Description of the task: Reproduce only what runs from the line containing "お気軽にお問い合わせください" to the line containing "облицовки и других" in the records below, inclusive. Keep it exact, and keep the pictures out.

Stored data entries:
%%
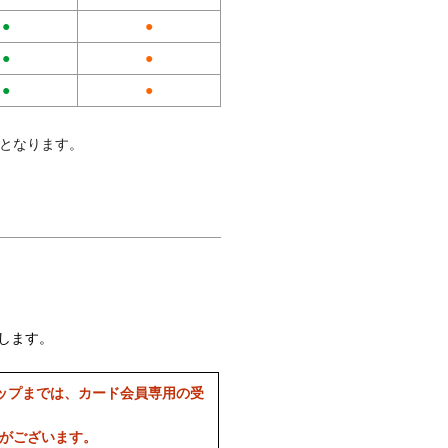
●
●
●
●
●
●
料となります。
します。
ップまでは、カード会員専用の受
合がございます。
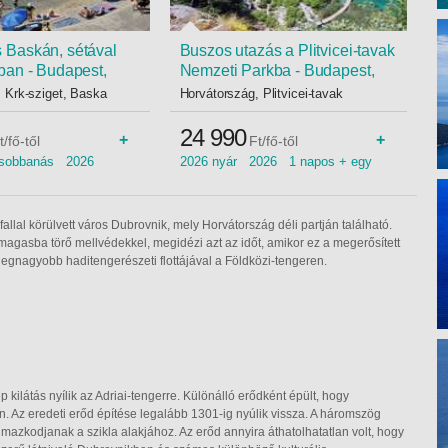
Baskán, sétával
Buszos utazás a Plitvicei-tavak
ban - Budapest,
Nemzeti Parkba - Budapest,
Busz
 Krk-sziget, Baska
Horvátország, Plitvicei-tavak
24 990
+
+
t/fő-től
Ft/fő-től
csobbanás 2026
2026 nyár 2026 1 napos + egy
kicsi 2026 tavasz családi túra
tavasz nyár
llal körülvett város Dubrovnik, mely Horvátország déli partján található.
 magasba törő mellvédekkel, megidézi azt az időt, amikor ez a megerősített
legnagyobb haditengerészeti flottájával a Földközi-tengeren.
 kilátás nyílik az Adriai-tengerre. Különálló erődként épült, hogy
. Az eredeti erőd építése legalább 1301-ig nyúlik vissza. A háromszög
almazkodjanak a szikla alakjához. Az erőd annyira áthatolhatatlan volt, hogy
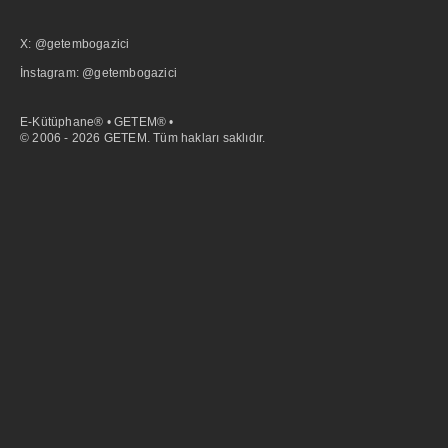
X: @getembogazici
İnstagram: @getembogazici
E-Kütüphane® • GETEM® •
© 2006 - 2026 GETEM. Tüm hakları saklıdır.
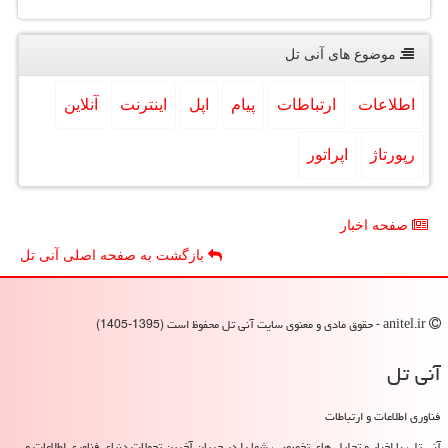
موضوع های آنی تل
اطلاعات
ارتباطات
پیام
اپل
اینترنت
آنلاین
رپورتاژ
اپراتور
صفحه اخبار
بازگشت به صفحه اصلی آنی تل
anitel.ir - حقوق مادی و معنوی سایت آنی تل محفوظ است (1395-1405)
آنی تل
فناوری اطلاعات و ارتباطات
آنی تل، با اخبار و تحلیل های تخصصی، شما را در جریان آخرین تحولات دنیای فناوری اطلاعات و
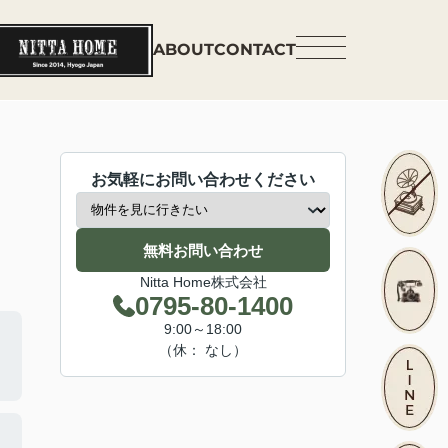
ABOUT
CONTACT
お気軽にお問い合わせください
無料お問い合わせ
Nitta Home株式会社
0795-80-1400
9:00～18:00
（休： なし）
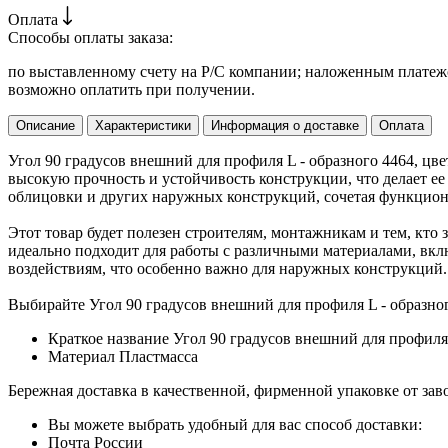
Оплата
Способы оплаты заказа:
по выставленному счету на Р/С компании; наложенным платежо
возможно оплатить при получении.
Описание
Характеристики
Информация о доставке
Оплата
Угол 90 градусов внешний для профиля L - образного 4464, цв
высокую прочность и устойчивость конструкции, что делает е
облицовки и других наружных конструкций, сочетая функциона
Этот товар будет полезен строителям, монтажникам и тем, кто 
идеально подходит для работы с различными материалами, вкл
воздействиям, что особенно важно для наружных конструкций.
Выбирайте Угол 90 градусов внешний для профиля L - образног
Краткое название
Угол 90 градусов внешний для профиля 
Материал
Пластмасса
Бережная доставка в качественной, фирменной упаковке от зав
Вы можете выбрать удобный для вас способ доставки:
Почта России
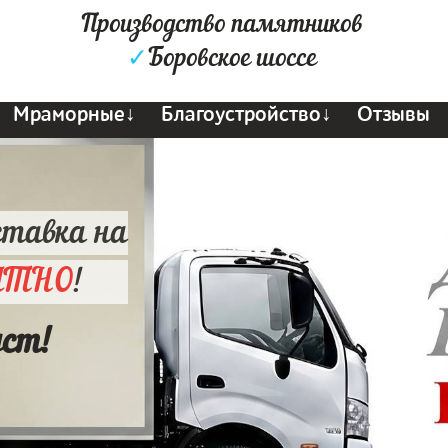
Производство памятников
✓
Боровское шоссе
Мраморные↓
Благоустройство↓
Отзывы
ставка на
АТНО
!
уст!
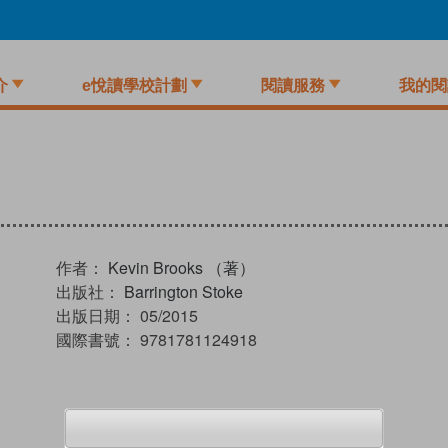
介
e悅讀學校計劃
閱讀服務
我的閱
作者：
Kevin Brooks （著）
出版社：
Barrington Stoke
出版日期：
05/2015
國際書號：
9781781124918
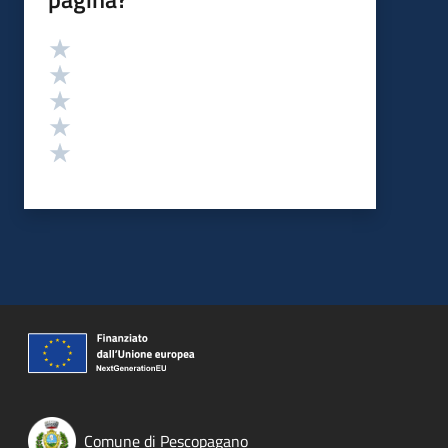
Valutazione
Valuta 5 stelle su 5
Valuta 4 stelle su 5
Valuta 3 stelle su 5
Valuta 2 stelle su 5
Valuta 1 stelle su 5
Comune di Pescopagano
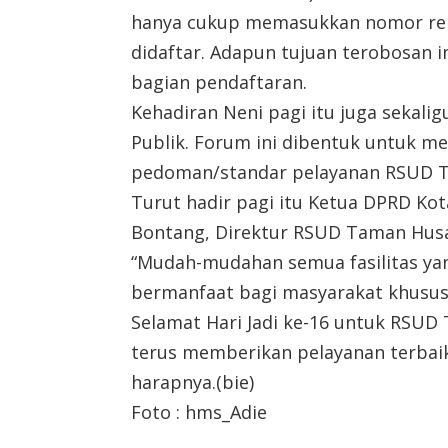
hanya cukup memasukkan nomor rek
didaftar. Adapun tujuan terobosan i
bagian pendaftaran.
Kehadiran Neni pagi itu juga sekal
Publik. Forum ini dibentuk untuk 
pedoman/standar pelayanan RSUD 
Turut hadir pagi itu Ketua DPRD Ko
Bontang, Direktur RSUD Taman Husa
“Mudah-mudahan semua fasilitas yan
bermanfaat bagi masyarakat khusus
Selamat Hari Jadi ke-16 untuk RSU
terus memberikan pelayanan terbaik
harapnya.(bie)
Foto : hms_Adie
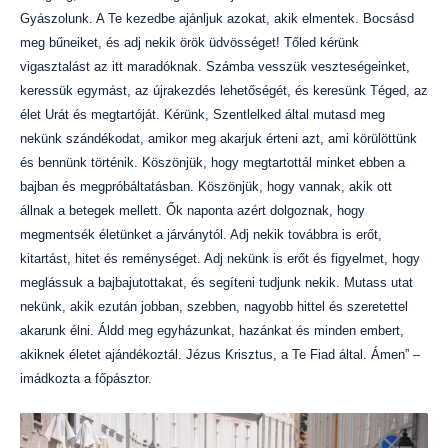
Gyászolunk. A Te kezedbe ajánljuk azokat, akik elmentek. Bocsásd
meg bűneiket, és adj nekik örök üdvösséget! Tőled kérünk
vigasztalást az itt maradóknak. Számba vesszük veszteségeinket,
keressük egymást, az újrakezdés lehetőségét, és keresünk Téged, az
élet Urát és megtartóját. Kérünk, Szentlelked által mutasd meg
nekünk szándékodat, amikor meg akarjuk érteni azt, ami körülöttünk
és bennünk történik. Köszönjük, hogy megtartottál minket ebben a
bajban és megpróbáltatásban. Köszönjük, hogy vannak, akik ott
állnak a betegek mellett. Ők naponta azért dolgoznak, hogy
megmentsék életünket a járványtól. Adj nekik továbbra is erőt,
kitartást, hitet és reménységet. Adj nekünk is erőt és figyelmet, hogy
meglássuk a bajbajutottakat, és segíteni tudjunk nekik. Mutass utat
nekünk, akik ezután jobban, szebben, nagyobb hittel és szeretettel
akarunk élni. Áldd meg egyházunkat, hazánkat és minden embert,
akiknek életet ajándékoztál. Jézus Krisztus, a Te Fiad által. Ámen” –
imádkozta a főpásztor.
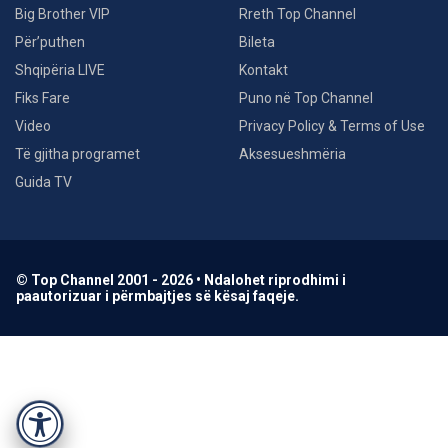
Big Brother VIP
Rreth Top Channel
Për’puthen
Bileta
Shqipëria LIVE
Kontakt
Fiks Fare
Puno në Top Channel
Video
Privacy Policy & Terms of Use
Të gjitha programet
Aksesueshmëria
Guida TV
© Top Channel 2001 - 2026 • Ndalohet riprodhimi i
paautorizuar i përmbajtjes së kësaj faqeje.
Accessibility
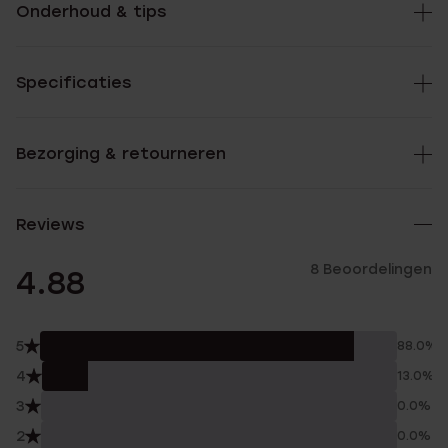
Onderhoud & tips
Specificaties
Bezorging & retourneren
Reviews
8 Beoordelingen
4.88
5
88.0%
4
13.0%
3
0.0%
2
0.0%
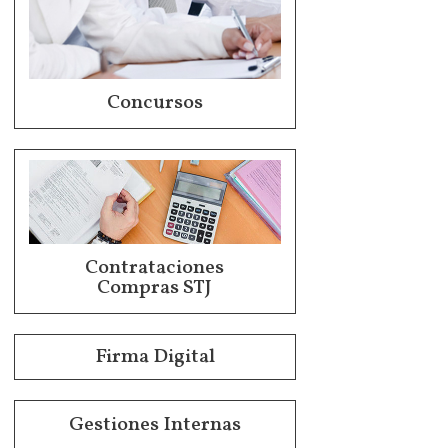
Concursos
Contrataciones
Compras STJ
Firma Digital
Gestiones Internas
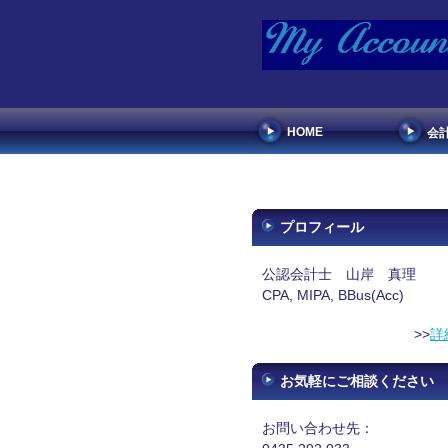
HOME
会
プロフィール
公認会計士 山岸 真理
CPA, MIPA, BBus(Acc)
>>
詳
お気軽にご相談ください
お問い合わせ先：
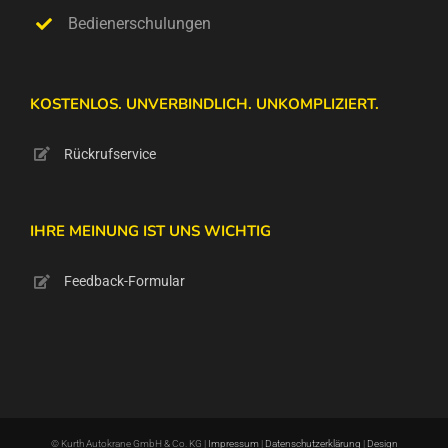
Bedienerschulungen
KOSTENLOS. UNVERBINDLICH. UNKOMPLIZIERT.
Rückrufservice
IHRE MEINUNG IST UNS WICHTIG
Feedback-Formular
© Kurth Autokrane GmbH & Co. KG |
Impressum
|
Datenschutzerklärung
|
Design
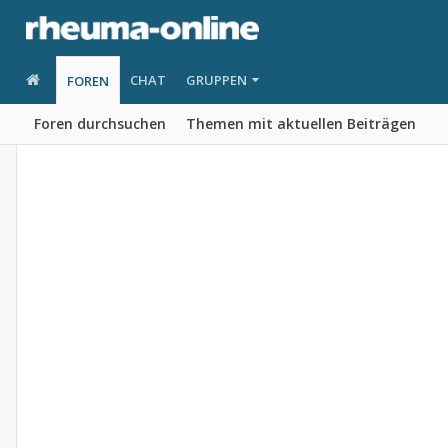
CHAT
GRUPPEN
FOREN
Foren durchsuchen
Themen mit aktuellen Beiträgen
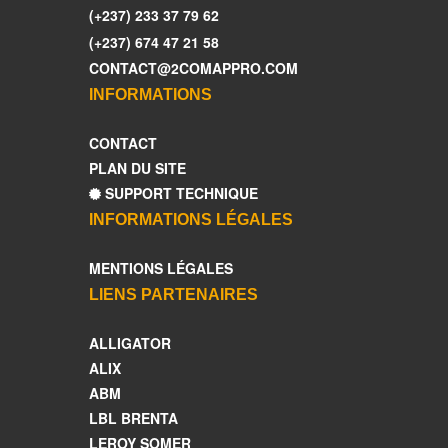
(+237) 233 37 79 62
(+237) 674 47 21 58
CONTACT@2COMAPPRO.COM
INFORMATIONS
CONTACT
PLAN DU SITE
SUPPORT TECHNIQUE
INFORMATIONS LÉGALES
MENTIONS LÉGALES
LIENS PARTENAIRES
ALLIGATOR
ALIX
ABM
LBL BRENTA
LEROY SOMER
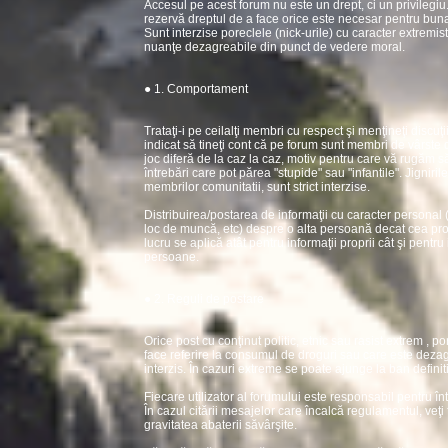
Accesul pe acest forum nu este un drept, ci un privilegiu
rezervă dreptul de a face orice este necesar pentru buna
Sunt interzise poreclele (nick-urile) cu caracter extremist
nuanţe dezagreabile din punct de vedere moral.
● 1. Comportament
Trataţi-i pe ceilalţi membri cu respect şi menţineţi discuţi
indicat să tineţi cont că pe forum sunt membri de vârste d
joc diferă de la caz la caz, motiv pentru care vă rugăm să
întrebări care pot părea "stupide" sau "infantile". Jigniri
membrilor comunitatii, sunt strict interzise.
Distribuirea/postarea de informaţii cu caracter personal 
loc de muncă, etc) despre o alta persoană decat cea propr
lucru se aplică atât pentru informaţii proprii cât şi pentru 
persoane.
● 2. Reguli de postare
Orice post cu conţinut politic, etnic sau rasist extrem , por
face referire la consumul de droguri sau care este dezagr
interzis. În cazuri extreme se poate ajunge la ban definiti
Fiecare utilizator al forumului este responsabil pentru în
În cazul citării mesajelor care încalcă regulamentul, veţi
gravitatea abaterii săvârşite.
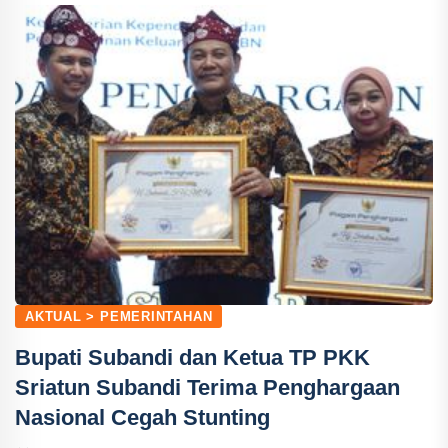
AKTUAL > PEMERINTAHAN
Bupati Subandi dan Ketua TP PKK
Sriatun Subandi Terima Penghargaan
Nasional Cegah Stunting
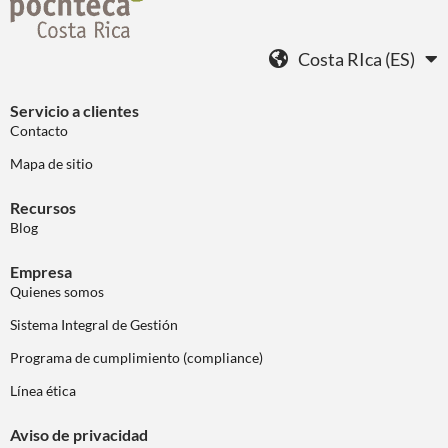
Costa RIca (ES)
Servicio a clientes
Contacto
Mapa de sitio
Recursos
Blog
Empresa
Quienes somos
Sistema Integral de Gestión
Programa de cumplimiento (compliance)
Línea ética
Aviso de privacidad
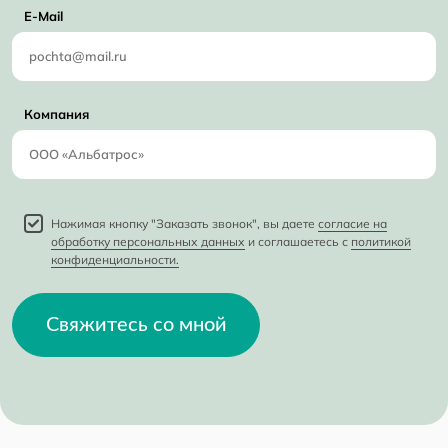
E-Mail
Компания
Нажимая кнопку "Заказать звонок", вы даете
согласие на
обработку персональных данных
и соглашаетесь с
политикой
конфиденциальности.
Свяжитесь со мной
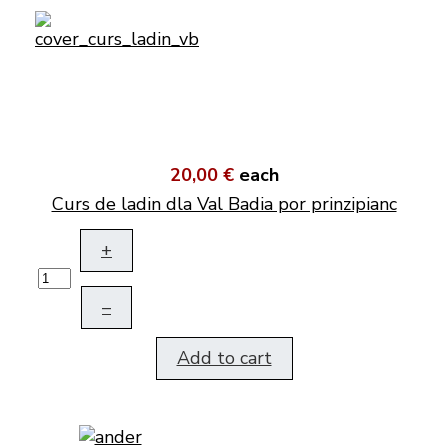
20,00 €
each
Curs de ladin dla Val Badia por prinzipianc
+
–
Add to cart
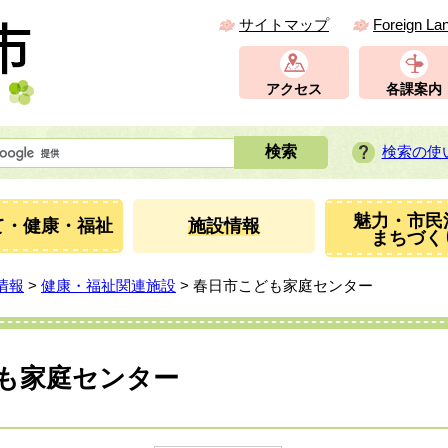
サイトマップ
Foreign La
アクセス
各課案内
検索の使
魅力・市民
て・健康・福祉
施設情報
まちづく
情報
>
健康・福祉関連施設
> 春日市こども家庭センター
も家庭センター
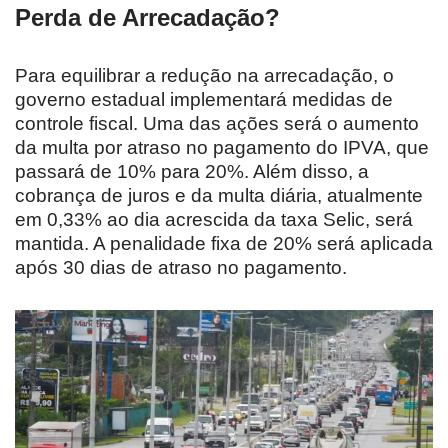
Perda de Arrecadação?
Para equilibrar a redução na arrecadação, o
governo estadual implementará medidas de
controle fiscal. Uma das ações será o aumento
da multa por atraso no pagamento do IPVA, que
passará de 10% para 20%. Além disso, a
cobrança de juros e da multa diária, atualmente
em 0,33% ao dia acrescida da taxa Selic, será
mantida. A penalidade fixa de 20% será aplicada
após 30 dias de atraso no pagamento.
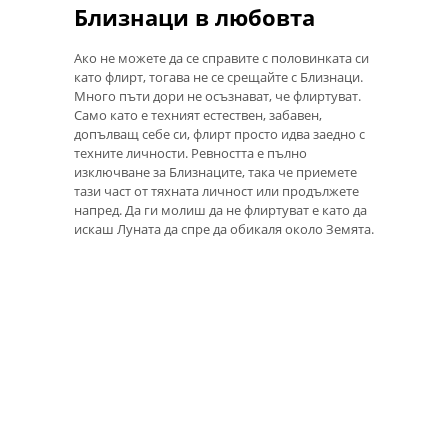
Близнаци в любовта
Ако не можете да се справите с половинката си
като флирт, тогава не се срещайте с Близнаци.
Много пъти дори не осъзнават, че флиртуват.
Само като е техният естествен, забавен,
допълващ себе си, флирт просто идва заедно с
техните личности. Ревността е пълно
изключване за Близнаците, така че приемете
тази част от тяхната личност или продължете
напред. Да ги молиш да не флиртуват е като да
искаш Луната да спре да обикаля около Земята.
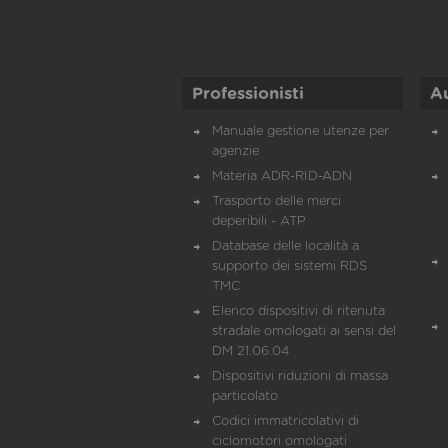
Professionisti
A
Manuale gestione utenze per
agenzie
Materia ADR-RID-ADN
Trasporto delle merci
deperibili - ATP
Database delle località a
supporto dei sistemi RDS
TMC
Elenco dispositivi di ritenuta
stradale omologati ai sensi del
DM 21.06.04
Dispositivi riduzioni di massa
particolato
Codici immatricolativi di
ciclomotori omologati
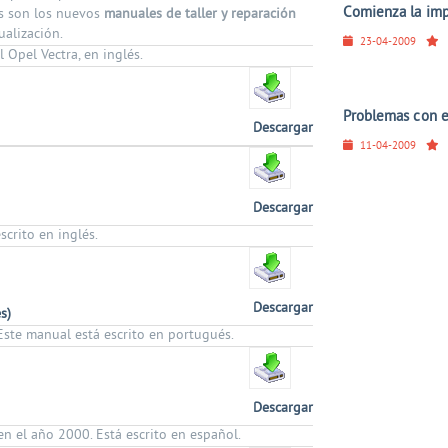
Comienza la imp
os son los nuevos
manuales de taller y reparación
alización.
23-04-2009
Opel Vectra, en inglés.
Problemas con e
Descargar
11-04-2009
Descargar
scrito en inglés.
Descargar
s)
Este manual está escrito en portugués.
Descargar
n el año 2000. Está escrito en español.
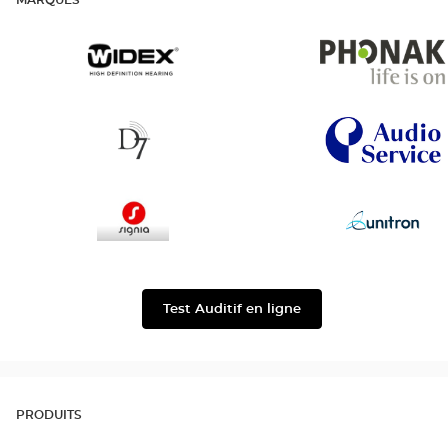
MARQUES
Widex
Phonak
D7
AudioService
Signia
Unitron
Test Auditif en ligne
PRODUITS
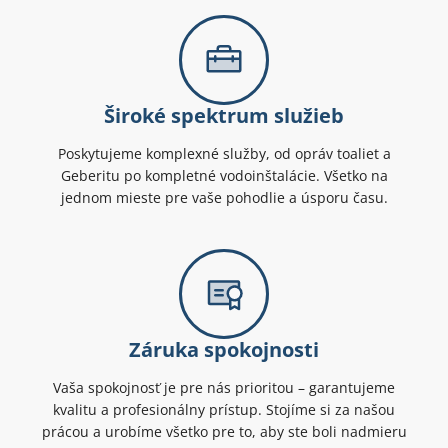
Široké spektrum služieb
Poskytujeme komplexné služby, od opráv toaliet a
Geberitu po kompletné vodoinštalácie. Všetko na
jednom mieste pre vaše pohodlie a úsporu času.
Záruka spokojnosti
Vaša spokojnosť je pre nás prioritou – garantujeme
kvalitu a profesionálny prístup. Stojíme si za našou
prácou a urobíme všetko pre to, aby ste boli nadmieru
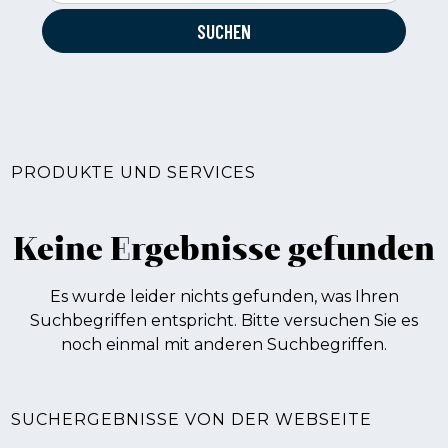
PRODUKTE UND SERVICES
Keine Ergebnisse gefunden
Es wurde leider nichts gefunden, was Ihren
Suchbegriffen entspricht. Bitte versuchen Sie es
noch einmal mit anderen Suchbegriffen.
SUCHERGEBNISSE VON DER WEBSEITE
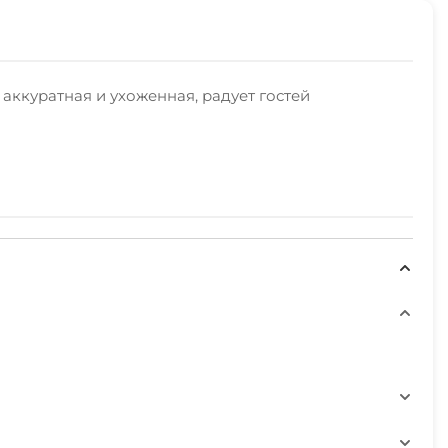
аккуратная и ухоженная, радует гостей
%%
Answer to this problem:
お気軽にお問い合わせください
無料お問い合わせ
Nitta Home株式会社
0795-80-1400
9:00～18:00
（休： なし）
Оплата
Способы оплаты заказа:
по выставленному счету на Р/С компании; наложенным платежо
возможно оплатить при получении.
Описание
Характеристики
Информация о доставке
Оплата
Угол 90 градусов внешний для профиля L - образного 4464, цв
высокую прочность и устойчивость конструкции, что делает е
облицовки и других наружных конструкций, сочетая функциона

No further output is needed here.